Things get a bit more interesting on the album’s second half, as the traditional pop-rock sensibilities that characterize the album’s first half recede and are replaced by a grittier, more experimental edge. “Victimized”, characterized (correctly) by
Rolling Stone as “the band’s most aggressive track in years”, finds Linkin Park paying homage to short-fused punk rock bands like The Black Pacific and the Dirty Rotten Imbeciles, with the brief two-minute skit arranged precipitously around an explosive drum pattern and a guitar riff that sounds like it was woven out of pure barbed wire. The folk-influenced “Skin to Bone” and “Roads Untraveled” follow, the former a soaring duet between Shinoda and Bennington that derives much of its strength from the latent industrial atmospherics that adorn its background; the latter a sombre follow-up to
A Thousand Suns’ “Iridescent” that rides a series of walloping guitar chords before dissolving in a haze of gang chants and washed-out grey. “Until it Breaks” features the novelty of longtime guitarist Brad Delson on vocals, although his performance is overshadowed somewhat by the track’s overbearing production fetish and Shinoda’s needless white-boy posturing. Meanwhile, the instrumental track “Tinfoil” is about as useless as its namesake, but “Powerless” is as good a mid-tempo closer as one could ever hope for from Linkin Park; it’s no “Numb” or “Pushing Me Away”, but it’ll do.
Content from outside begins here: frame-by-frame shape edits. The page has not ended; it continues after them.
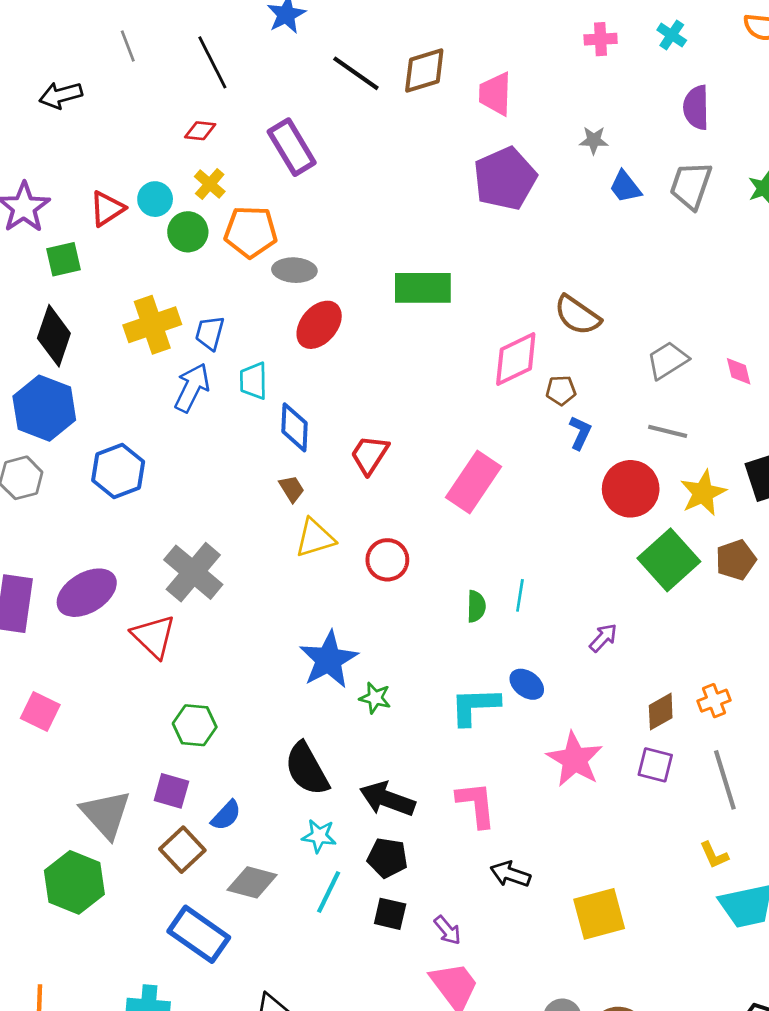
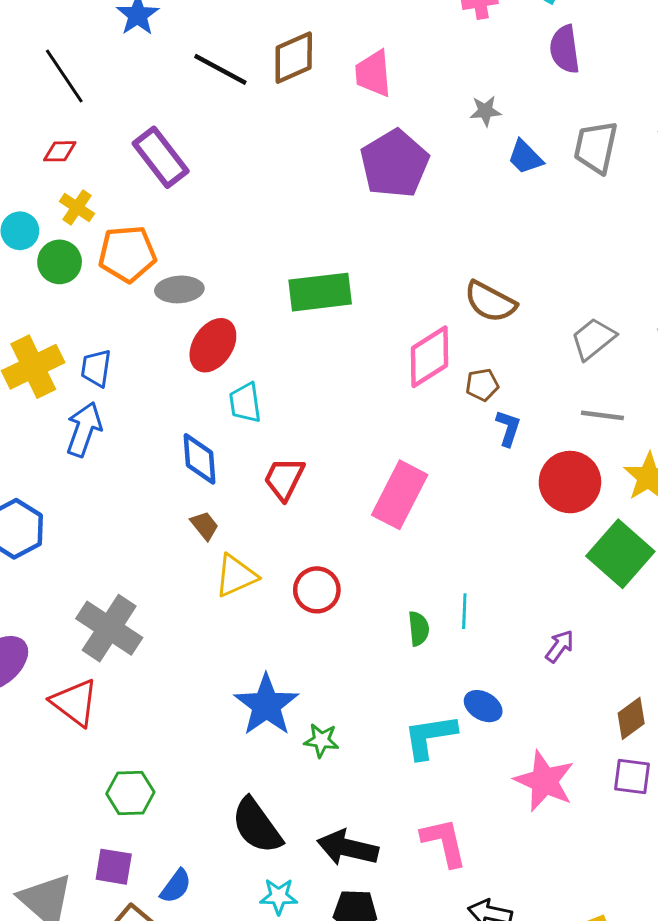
purple semicircle: (696, 107) -> (565, 49), moved
cyan trapezoid: (253, 381) -> (245, 403), moved

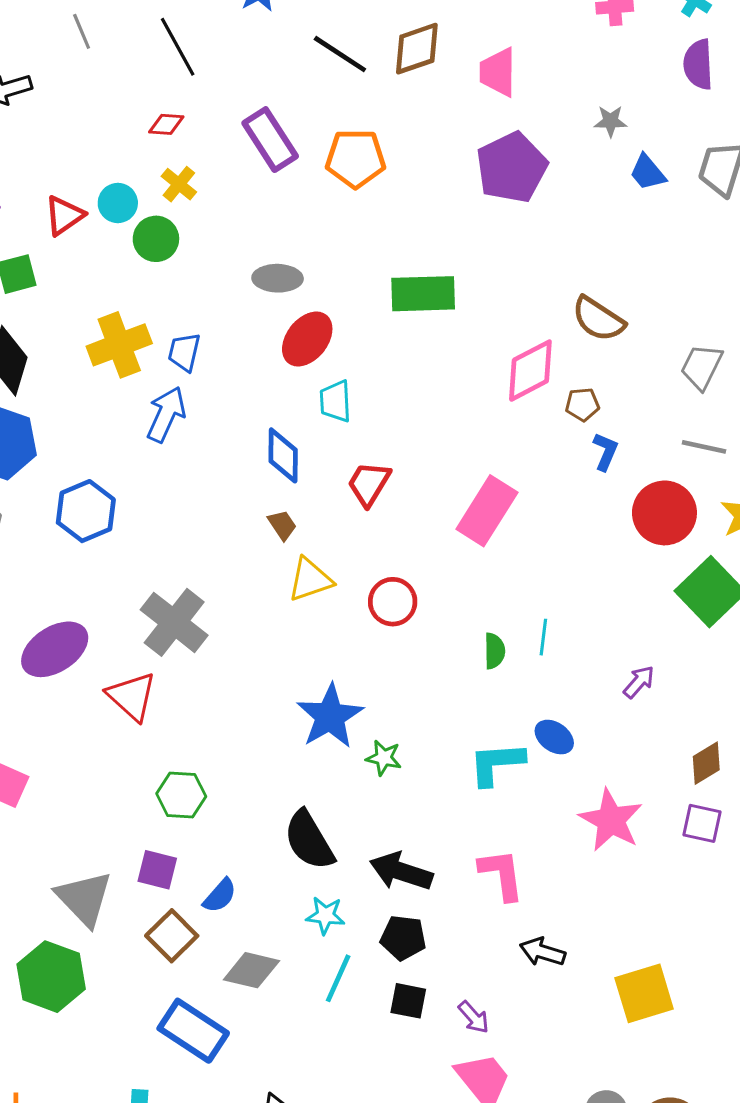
orange pentagon: (127, 254) -> (356, 159), moved
gray trapezoid: (593, 339) -> (702, 367), turned -30

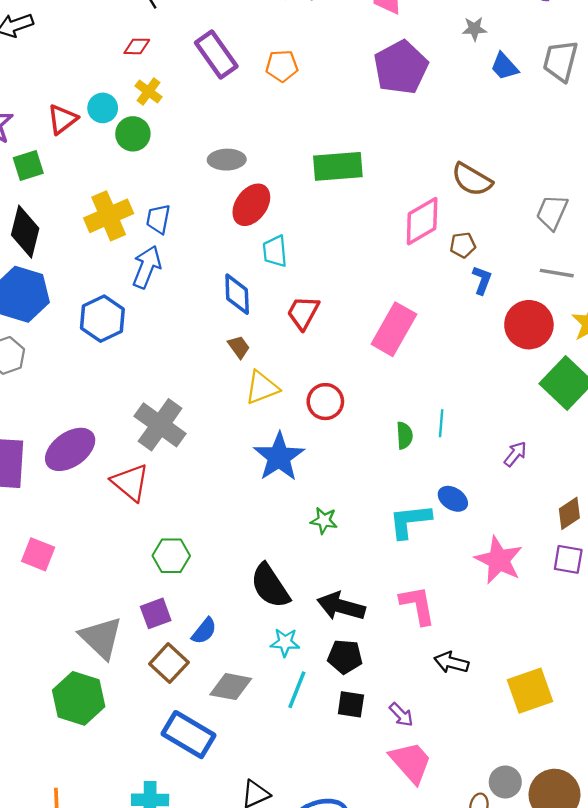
orange pentagon: (356, 159) -> (282, 66), size x0.7
blue hexagon: (86, 511) -> (102, 319), moved
blue star: (330, 716) -> (279, 457), moved
purple square: (157, 870) -> (156, 613), turned -32

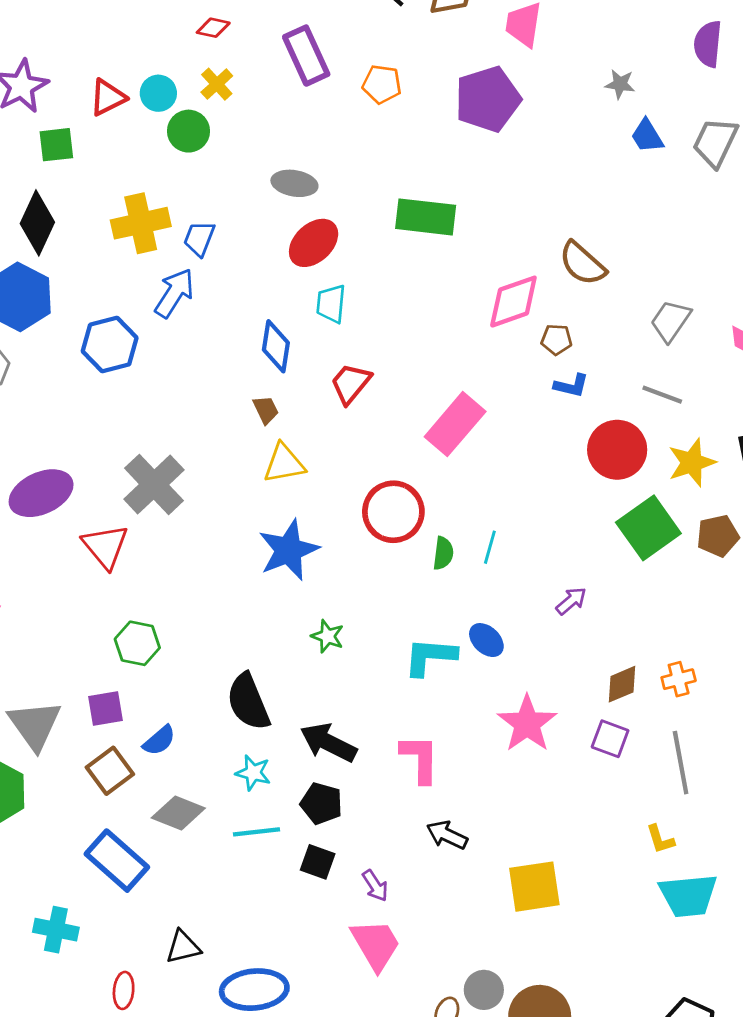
purple pentagon: (401, 67) -> (488, 99), moved
blue L-shape: (482, 280) -> (571, 386), turned 72
red circle: (325, 402) -> (393, 512), moved, size x1.4
cyan line: (297, 690) -> (256, 832), turned 51

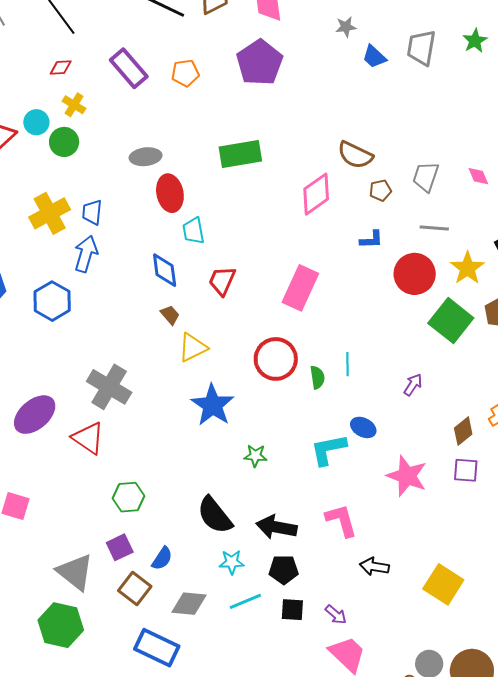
red ellipse: (314, 243) -> (170, 193), turned -42
brown pentagon: (557, 339) -> (380, 190), moved
yellow square: (534, 887) -> (443, 584), turned -33

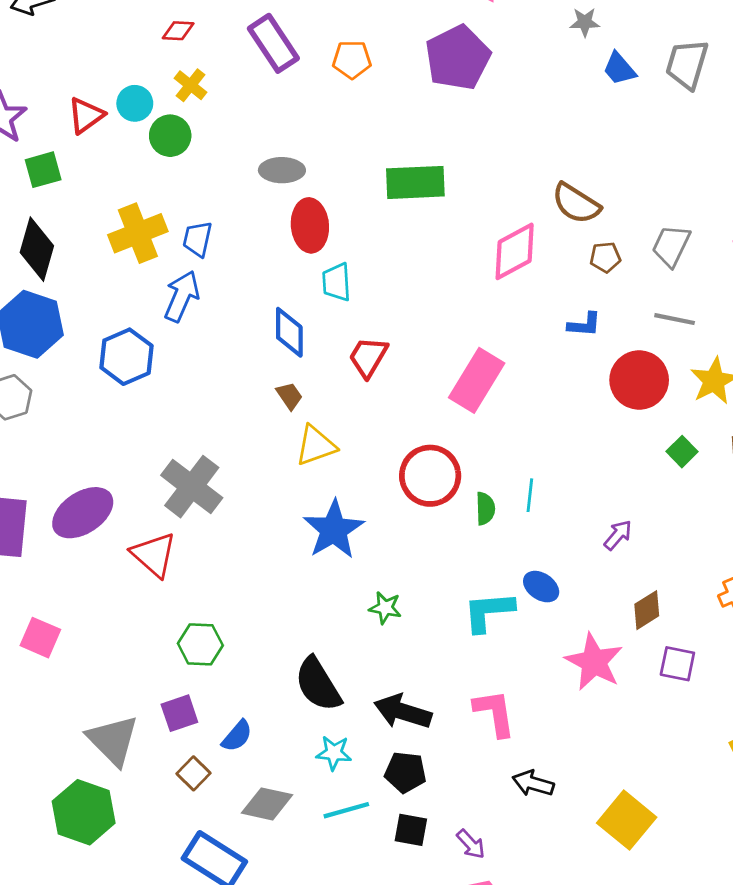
green square: (451, 321) -> (682, 452), size x0.5
brown diamond: (463, 431) -> (647, 610), moved
brown square: (135, 588) -> (193, 773), size x0.7

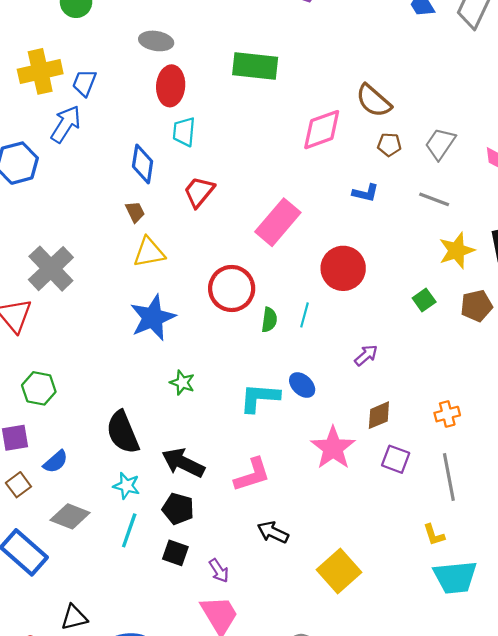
red circle: (639, 380) -> (343, 268), moved
pink L-shape: (495, 713) -> (252, 475), turned 72
cyan line: (346, 810) -> (129, 530), turned -64

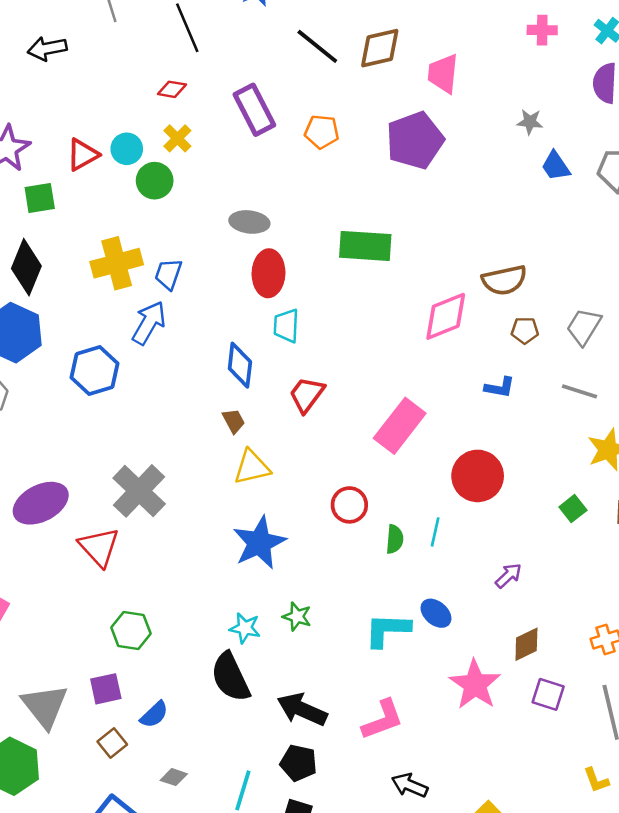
brown semicircle: (374, 101) -> (504, 280), turned -51
red circle: (232, 288) -> (349, 505), size x0.7
cyan star: (127, 486) -> (245, 628), moved
gray diamond: (70, 516) -> (174, 777), size x0.6

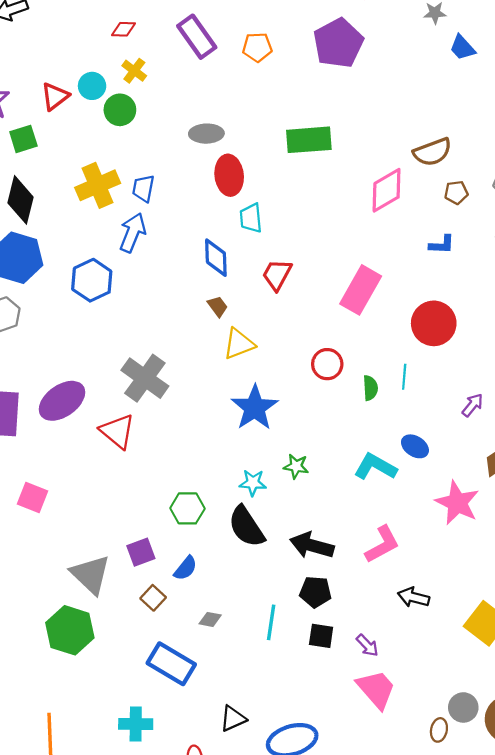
green hexagon: (131, 630) -> (187, 508), moved
cyan L-shape: (387, 630) -> (375, 467), turned 36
So – Linkin Park finally make good on their promise to return to their roots, and they’ve even brought some of the stuff that they’ve learnt in recent years along for the ride. When viewed through that prism,
Living Things seems like the perfect record – an album that’s capable of both bringing back a good portion of the band’s old fans while still being fresh and meaningful enough to strengthen the resolve of the loyalists. Yet this record is likely to do very little of either: that first generation of fans has long since moved on to greener (and better) pastures, whilst the select few that have remained will find that the unbridled daring and game-changing ambition of
A Thousand Suns is sorely missed. Linkin Park may have finally happened upon nu-metal gold, but there are no buyers.